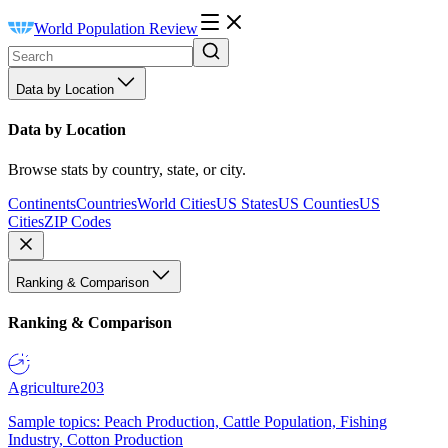
World Population Review
Data by Location
Data by Location
Browse stats by country, state, or city.
Continents
Countries
World Cities
US States
US Counties
US
Cities
ZIP Codes
Ranking & Comparison
Ranking & Comparison
Agriculture
203
Sample topics: Peach Production, Cattle Population, Fishing
Industry, Cotton Production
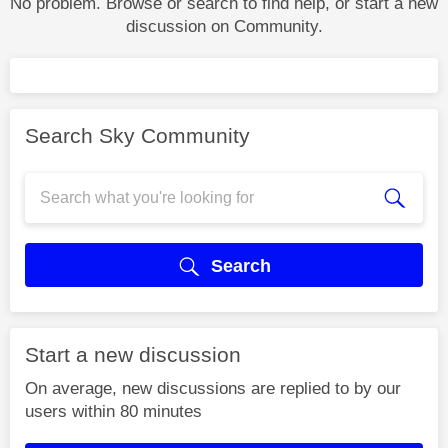
No problem. Browse or search to find help, or start a new
discussion on Community.
Search Sky Community
Search
Start a new discussion
On average, new discussions are replied to by our
users within 80 minutes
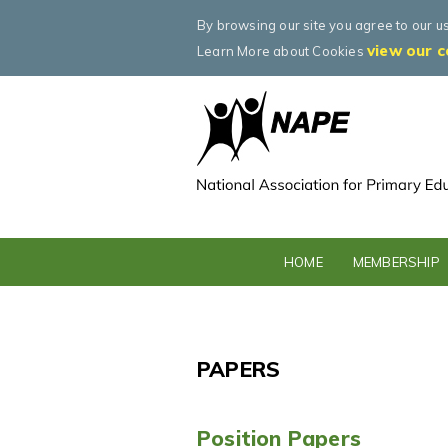
By browsing our site you agree to our u
view our c
Learn More about Cookies
HOME
MEMBERSHIP
PAPERS
Position Papers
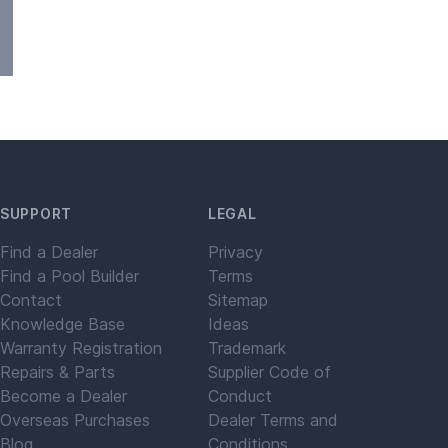
SUPPORT
LEGAL
Find a Dealer
Privacy
Find a Pool Builder
Terms
Contact
Sitemap
Knowledge Base
Ideas
Warranty Registration
Trademark
Repairs & Parts
Supplier Code of
Become a Dealer
Conduct
Overseas Purchases
Dealer Terms and
Blog
Conditions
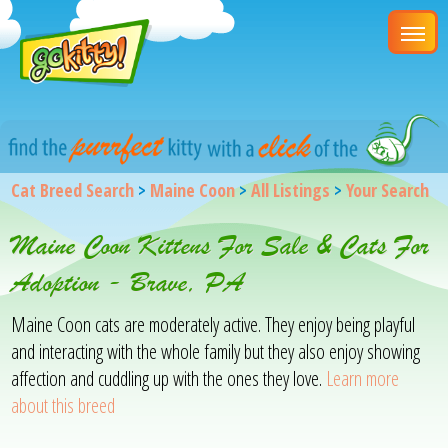
Cat Breed Search
>
Maine Coon
>
All Listings
>
Your Search
Maine Coon Kittens For Sale & Cats For
Adoption - Brave, PA
Maine Coon cats are moderately active. They enjoy being playful
and interacting with the whole family but they also enjoy showing
affection and cuddling up with the ones they love.
Learn more
about this breed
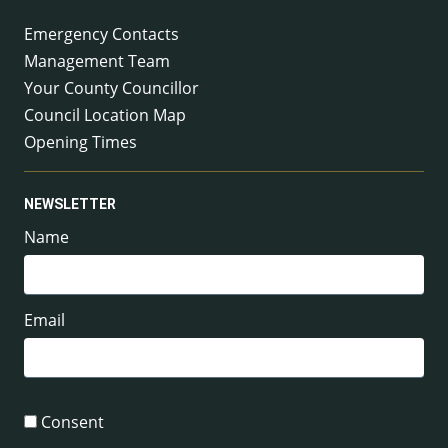
Emergency Contacts
Management Team
Your County Councillor
Council Location Map
Opening Times
NEWSLETTER
Name
Email
Consent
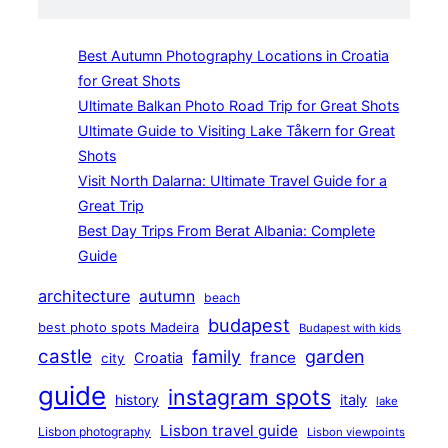
Best Autumn Photography Locations in Croatia
for Great Shots
Ultimate Balkan Photo Road Trip for Great Shots
Ultimate Guide to Visiting Lake Tåkern for Great
Shots
Visit North Dalarna: Ultimate Travel Guide for a
Great Trip
Best Day Trips From Berat Albania: Complete
Guide
architecture
autumn
beach
budapest
best photo spots Madeira
Budapest with kids
castle
family
garden
france
Croatia
city
guide
instagram spots
history
italy
lake
Lisbon travel guide
Lisbon photography
Lisbon viewpoints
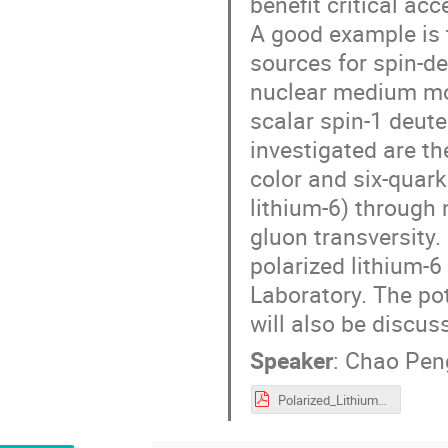
benefit critical ac
A good example is t
sources for spin-d
nuclear medium mod
scalar spin-1 deute
investigated are th
color and six-quar
lithium-6) throug
gluon transversity.
polarized lithium-
Laboratory. The po
will also be discus
Speaker
:
Chao Pen
Polarized_Lithium_Soures_Peng_v3.pdf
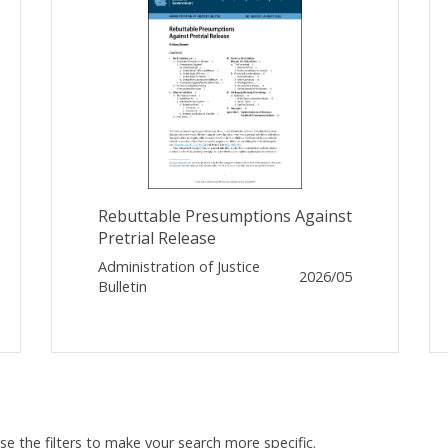
Rebuttable Presumptions Against
Pretrial Release
Administration of Justice
2026/05
Bulletin
Use the filters to make your search more specific.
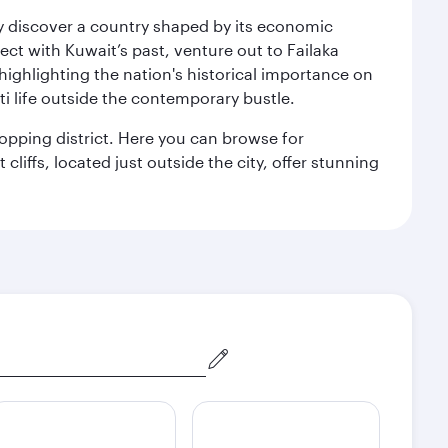
kly discover a country shaped by its economic
nect with Kuwait’s past, venture out to Failaka
 highlighting the nation's historical importance on
i life outside the contemporary bustle.
hopping district. Here you can browse for
cliffs, located just outside the city, offer stunning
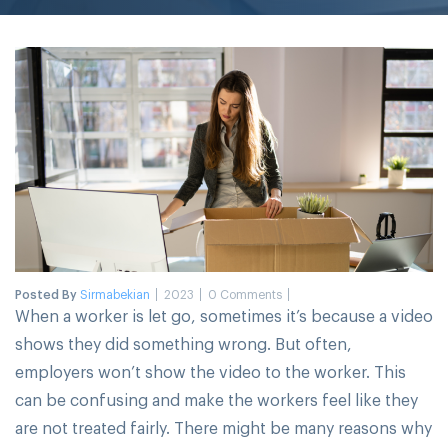
Posted By
Sirmabekian
2023
0 Comments
When a worker is let go, sometimes it’s because a video
shows they did something wrong. But often,
employers won’t show the video to the worker. This
can be confusing and make the workers feel like they
are not treated fairly. There might be many reasons why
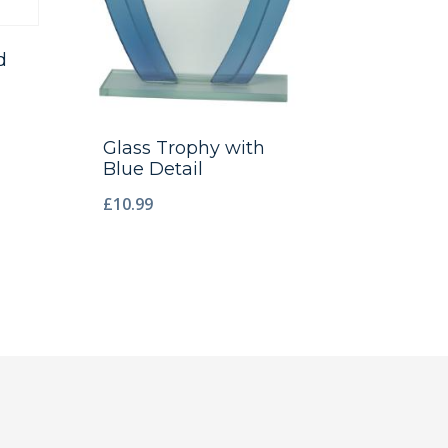
d
Glass Trophy with
Blue Detail
£
10.99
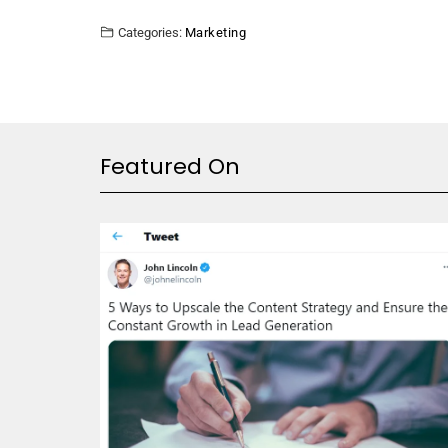
Categories:
Marketing
Featured On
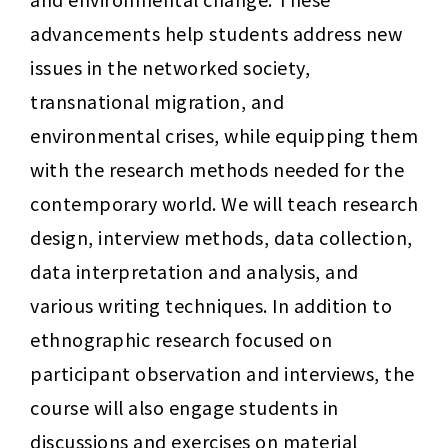
advancements help students address new 
issues in the networked society, 
transnational migration, and 
environmental crises, while equipping them 
with the research methods needed for the 
contemporary world. We will teach research 
design, interview methods, data collection, 
data interpretation and analysis, and 
various writing techniques. In addition to 
ethnographic research focused on 
participant observation and interviews, the 
course will also engage students in 
discussions and exercises on material 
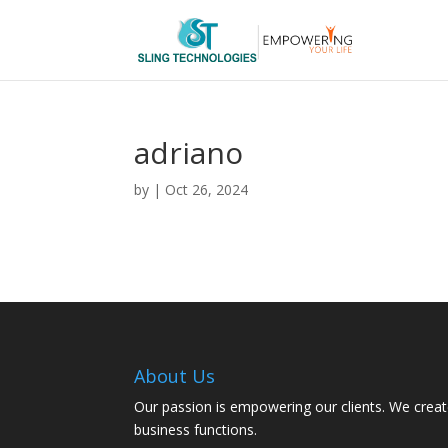
adriano
by
|
Oct 26, 2024
About Us
Our passion is empowering our clients. We creat
business functions.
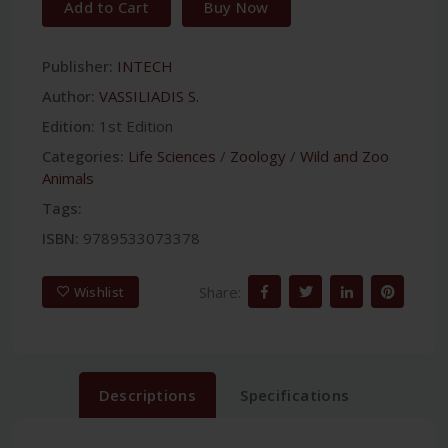
Add to Cart
Buy Now
Publisher:
INTECH
Author:
VASSILIADIS S.
Edition:
1st Edition
Categories:
Life Sciences
/
Zoology
/
Wild and Zoo
Animals
Tags:
ISBN:
9789533073378
Share:
Wishlist
Descriptions
Specifications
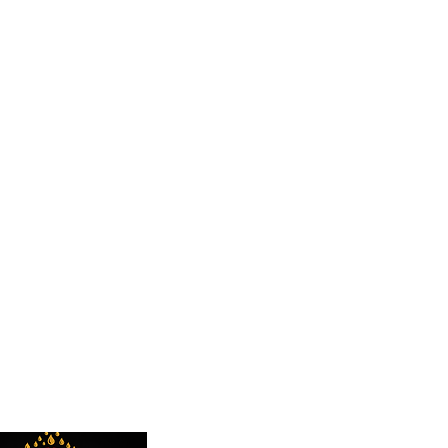
 TO HEAR FROM YOU"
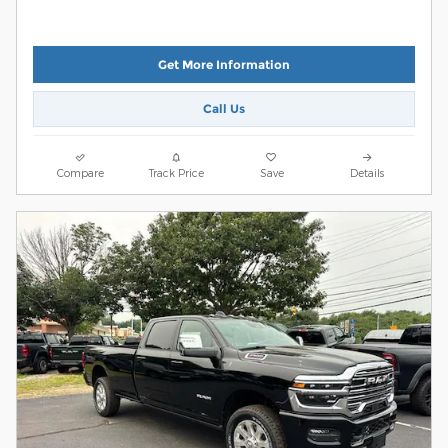
Get More Information
Call Us
Compare
Track Price
Save
Details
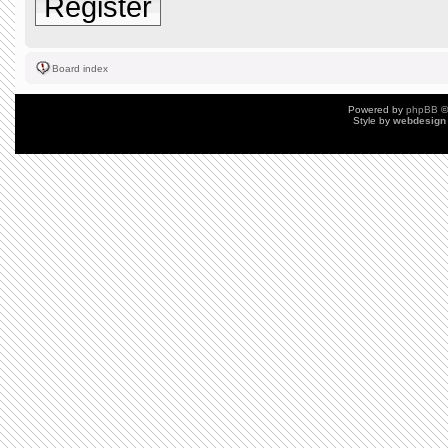
Register
Board index
Powered by
phpBB
©
Style by
webdesign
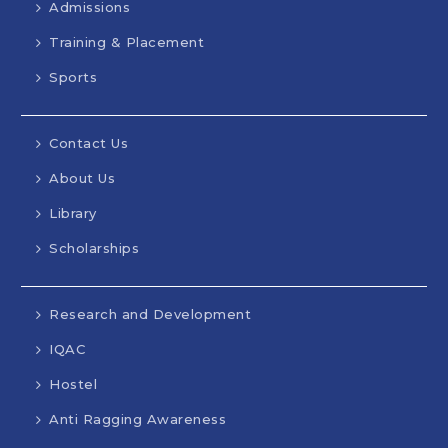
Admissions
Training & Placement
Sports
Contact Us
About Us
Library
Scholarships
Research and Development
IQAC
Hostel
Anti Ragging Awareness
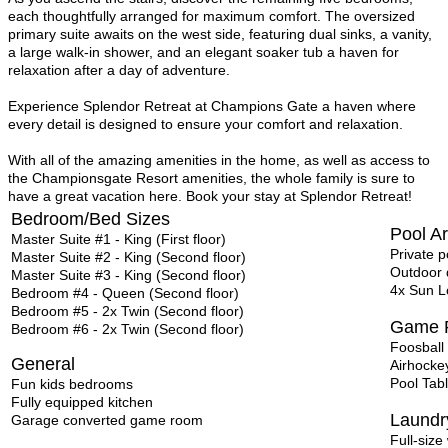
each thoughtfully arranged for maximum comfort. The oversized
primary suite awaits on the west side, featuring dual sinks, a vanity,
a large walk-in shower, and an elegant soaker tub a haven for
relaxation after a day of adventure.
Experience Splendor Retreat at Champions Gate a haven where
every detail is designed to ensure your comfort and relaxation.
With all of the amazing amenities in the home, as well as access to
the Championsgate Resort amenities, the whole family is sure to
have a great vacation here. Book your stay at Splendor Retreat!
Bedroom/Bed Sizes
Pool A
Master Suite #1 - King (First floor)
Private 
Master Suite #2 - King (Second floor)
Outdoor d
Master Suite #3 - King (Second floor)
4x Sun L
Bedroom #4 - Queen (Second floor)
Bedroom #5 - 2x Twin (Second floor)
Game 
Bedroom #6 - 2x Twin (Second floor)
Foosball
General
Airhocke
Pool Tab
Fun kids bedrooms
Fully equipped kitchen
Laund
Garage converted game room
Full-siz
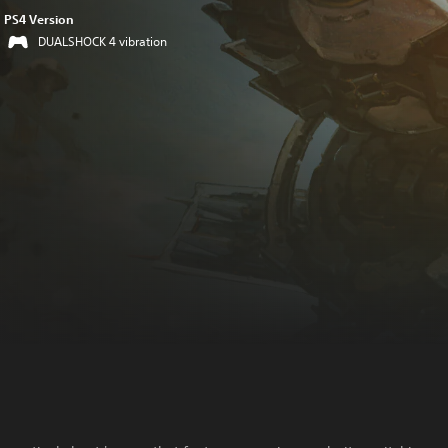
PS4 Version
DUALSHOCK 4 vibration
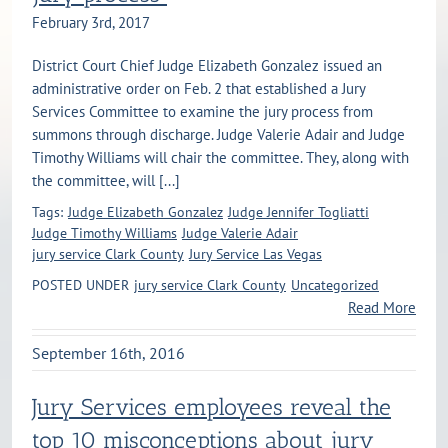
February 3rd, 2017
District Court Chief Judge Elizabeth Gonzalez issued an
administrative order on Feb. 2 that established a Jury
Services Committee to examine the jury process from
summons through discharge. Judge Valerie Adair and Judge
Timothy Williams will chair the committee. They, along with
the committee, will [...]
Tags:
Judge Elizabeth Gonzalez
Judge Jennifer Togliatti
Judge Timothy Williams
Judge Valerie Adair
jury service Clark County
Jury Service Las Vegas
POSTED UNDER
jury service Clark County
Uncategorized
Read More
September 16th, 2016
Jury Services employees reveal the
top 10 misconceptions about jury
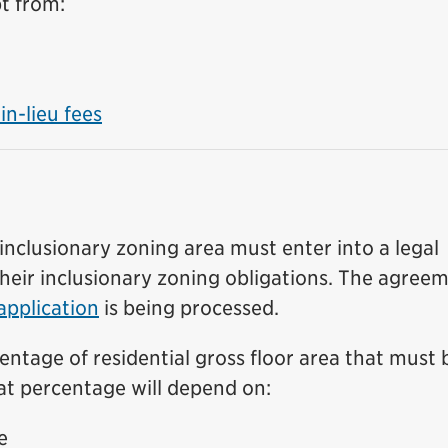
t from:
n-lieu fees
inclusionary zoning area must enter into a legal
heir inclusionary zoning obligations. The agree
 application
is being processed.
entage of residential gross floor area that must 
hat percentage will depend on:
e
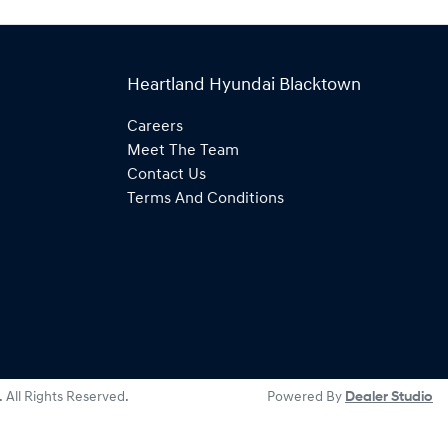
Heartland Hyundai Blacktown
Careers
Meet The Team
Contact Us
Terms And Conditions
. All Rights Reserved.
Powered By
Dealer Studio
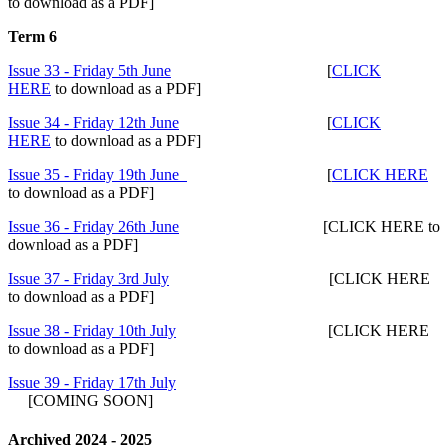
to download as a PDF]
Term 6
Issue 33 - Friday 5th June
[
CLICK
HERE
to download as a PDF]
Issue 34 - Friday 12th June
[
CLICK
HERE
to download as a PDF]
Issue 35 - Friday 19th June
[
CLICK HERE
to download as a PDF]
Issue 36 - Friday 26th June
[CLICK HERE to
download as a PDF]
Issue 37 - Friday 3rd July
[CLICK HERE
to download as a PDF]
Issue 38 - Friday 10th July
[CLICK HERE
to download as a PDF]
Issue 39 - Friday 17th July
[COMING SOON]
Archived 2024 - 2025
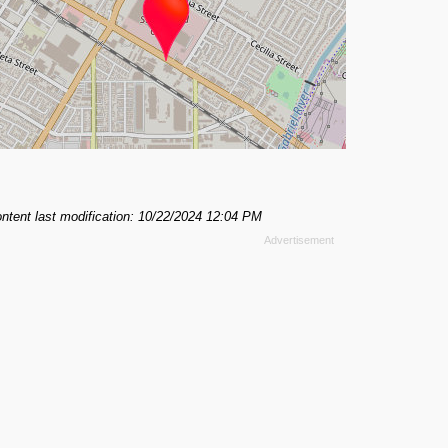
ntent last modification: 10/22/2024 12:04 PM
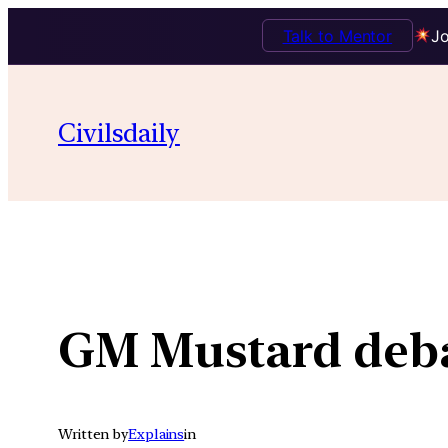
Talk to Mentor
Jo
Skip
to
Civilsdaily
content
GM Mustard deb
Written by
Explains
in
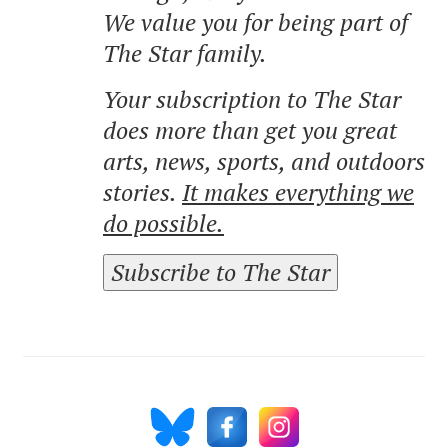
We value you for being part of
The Star family.
Your subscription to The Star
does more than get you great
arts, news, sports, and outdoors
stories.
It makes everything we
do possible.
Subscribe to The Star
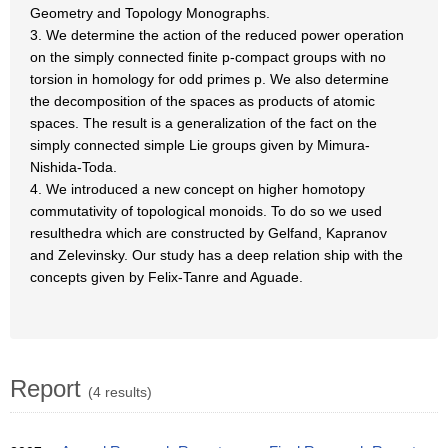
Geometry and Topology Monographs.
3. We determine the action of the reduced power operation
on the simply connected finite p-compact groups with no
torsion in homology for odd primes p. We also determine
the decomposition of the spaces as products of atomic
spaces. The result is a generalization of the fact on the
simply connected simple Lie groups given by Mimura-
Nishida-Toda.
4. We introduced a new concept on higher homotopy
commutativity of topological monoids. To do so we used
resulthedra which are constructed by Gelfand, Kapranov
and Zelevinsky. Our study has a deep relation ship with the
concepts given by Felix-Tanre and Aguade.
Report
(4 results)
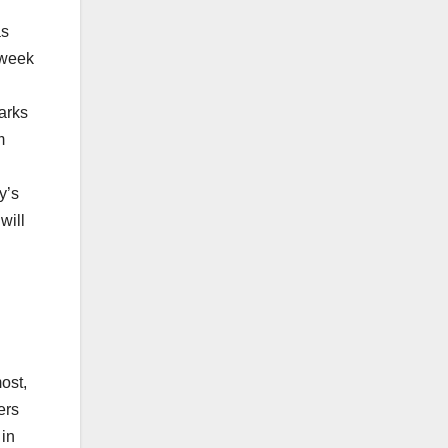
as
 week
arks
m
y’s
will
ost,
ers
 in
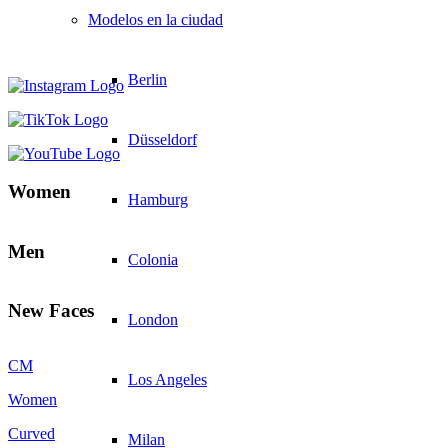
Modelos en la ciudad
Berlin
Düsseldorf
Women
Hamburg
Men
Colonia
New Faces
London
CM
Los Angeles
Women
Curved
Milan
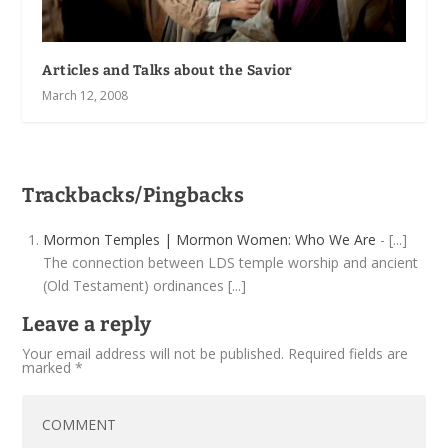
Articles and Talks about the Savior
March 12, 2008
Trackbacks/Pingbacks
Mormon Temples | Mormon Women: Who We Are
- [...]
The connection between LDS temple worship and ancient
(Old Testament) ordinances [...]
Leave a reply
Your email address will not be published.
Required fields are
marked
*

What to do:
From the records above, transcribe exactly the lines starting at the one containing "Ultimate Balkan Photo" and ending at the one containing "color and six-quar". Skip the pictures.

Problem solution:
Ultimate Balkan Photo Road Trip for Great Shots
Ultimate Guide to Visiting Lake Tåkern for Great
Shots
Visit North Dalarna: Ultimate Travel Guide for a
Great Trip
Best Day Trips From Berat Albania: Complete
Guide
architecture
autumn
beach
budapest
best photo spots Madeira
Budapest with kids
castle
family
garden
france
Croatia
city
guide
instagram spots
history
italy
lake
Lisbon travel guide
Lisbon photography
Lisbon viewpoints
benefit critical ac
A good example is t
sources for spin-d
nuclear medium mod
scalar spin-1 deute
investigated are th
color and six-quar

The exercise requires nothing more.